Your task »
Exclude pictures; retype the lines below from the line containing "support, and process" through the end of the records, both ends kept.

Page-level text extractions
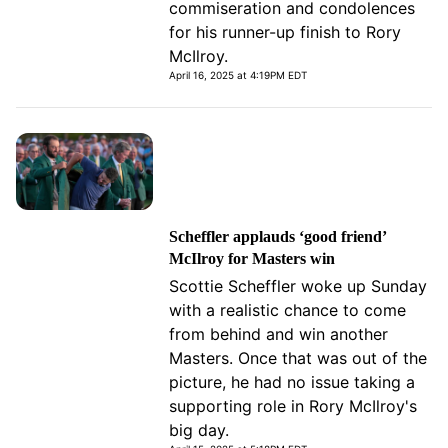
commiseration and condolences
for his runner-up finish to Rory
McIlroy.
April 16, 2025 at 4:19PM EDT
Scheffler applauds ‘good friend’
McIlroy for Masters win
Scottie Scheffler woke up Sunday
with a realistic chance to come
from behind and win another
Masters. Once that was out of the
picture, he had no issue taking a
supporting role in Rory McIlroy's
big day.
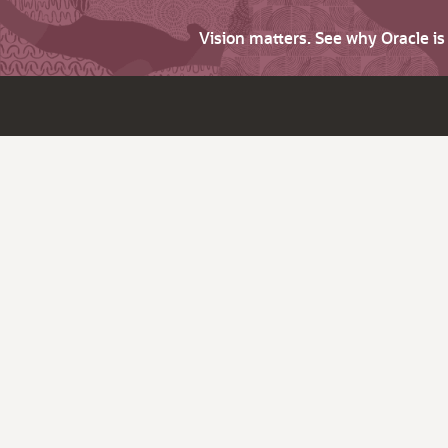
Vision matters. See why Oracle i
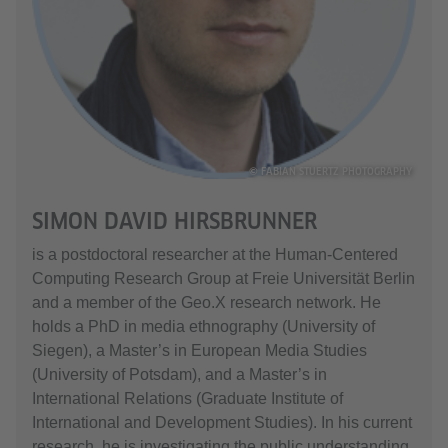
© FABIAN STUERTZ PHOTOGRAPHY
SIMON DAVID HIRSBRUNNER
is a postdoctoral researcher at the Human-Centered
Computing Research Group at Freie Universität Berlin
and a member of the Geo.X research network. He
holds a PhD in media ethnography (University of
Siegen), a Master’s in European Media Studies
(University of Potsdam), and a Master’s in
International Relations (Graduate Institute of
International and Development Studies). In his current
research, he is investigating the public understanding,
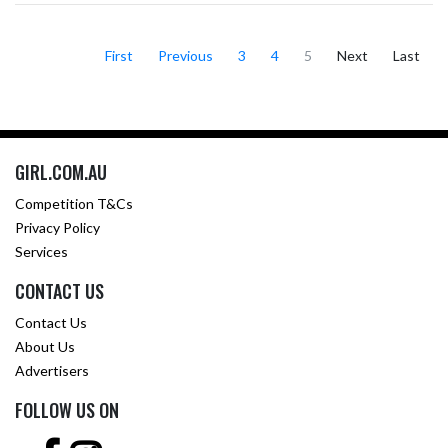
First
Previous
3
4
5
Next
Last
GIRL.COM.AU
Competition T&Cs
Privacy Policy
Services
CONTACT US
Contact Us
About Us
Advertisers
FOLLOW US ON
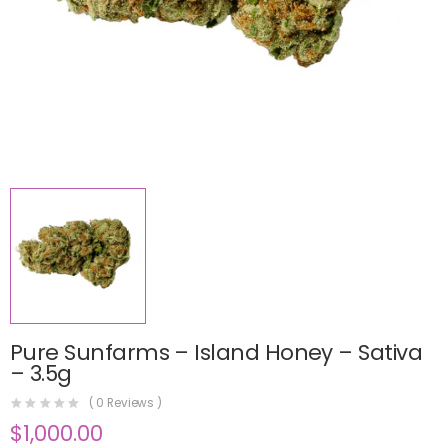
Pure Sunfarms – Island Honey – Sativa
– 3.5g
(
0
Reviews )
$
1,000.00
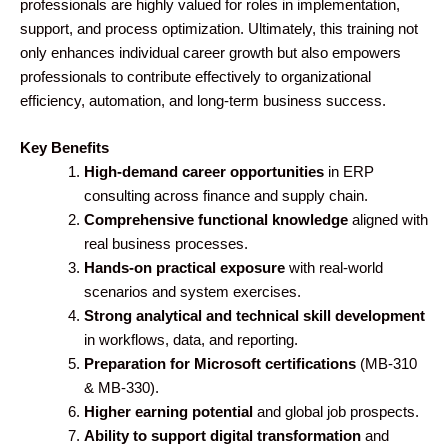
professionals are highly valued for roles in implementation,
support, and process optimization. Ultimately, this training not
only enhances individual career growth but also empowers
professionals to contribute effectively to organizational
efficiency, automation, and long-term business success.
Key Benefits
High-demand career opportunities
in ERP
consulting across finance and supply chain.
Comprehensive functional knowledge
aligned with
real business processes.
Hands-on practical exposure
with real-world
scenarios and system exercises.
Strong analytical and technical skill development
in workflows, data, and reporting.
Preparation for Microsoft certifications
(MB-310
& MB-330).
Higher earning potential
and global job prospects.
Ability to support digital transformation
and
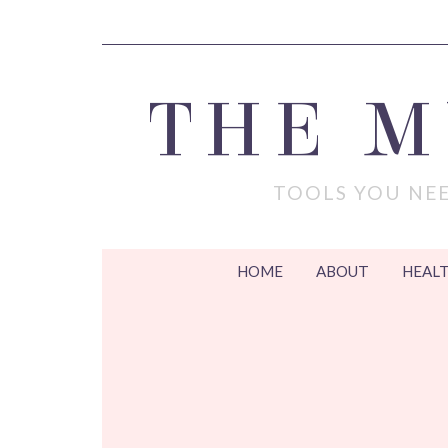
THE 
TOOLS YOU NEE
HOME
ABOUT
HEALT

Written answer »
support, and process optimization. Ultimately, this training not
only enhances individual career growth but also empowers
professionals to contribute effectively to organizational
efficiency, automation, and long-term business success.
Key Benefits
High-demand career opportunities
in ERP
consulting across finance and supply chain.
Comprehensive functional knowledge
aligned with
real business processes.
Hands-on practical exposure
with real-world
scenarios and system exercises.
Strong analytical and technical skill development
in workflows, data, and reporting.
Preparation for Microsoft certifications
(MB-310
& MB-330).
Higher earning potential
and global job prospects.
Ability to support digital transformation
and
THE 
TOOLS YOU NEE
HOME
ABOUT
HEALT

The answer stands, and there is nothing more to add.